**Assignment**
Exact copies of all entries are needed. Pictures are to be left out.

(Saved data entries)
- Opening Delimiter -
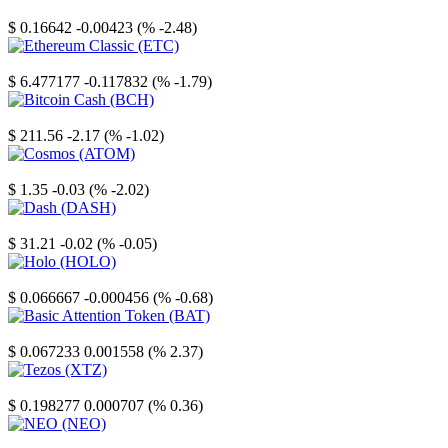
Stellar
$ 0.16642
-0.00423 (% -2.48)
Ethereum Classic
$ 6.477177
-0.117832 (% -1.79)
Bitcoin Cash
$ 211.56
-2.17 (% -1.02)
Cosmos
$ 1.35
-0.03 (% -2.02)
Dash
$ 31.21
-0.02 (% -0.05)
Holo
$ 0.066667
-0.000456 (% -0.68)
Basic Attention Token
$ 0.067233
0.001558 (% 2.37)
Tezos
$ 0.198277
0.000707 (% 0.36)
NEO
- Closing Delimiter -
**Reply to the exercise**
Stellar
$ 0.16642
-0.00423 (% -2.48)
Ethereum Classic
$ 6.477177
-0.117832 (% -1.79)
Bitcoin Cash
$ 211.56
-2.17 (% -1.02)
Cosmos
$ 1.35
-0.03 (% -2.02)
Dash
$ 31.21
-0.02 (% -0.05)
Holo
$ 0.066667
-0.000456 (% -0.68)
Basic Attention Token
$ 0.067233
0.001558 (% 2.37)
Tezos
$ 0.198277
0.000707 (% 0.36)
NEO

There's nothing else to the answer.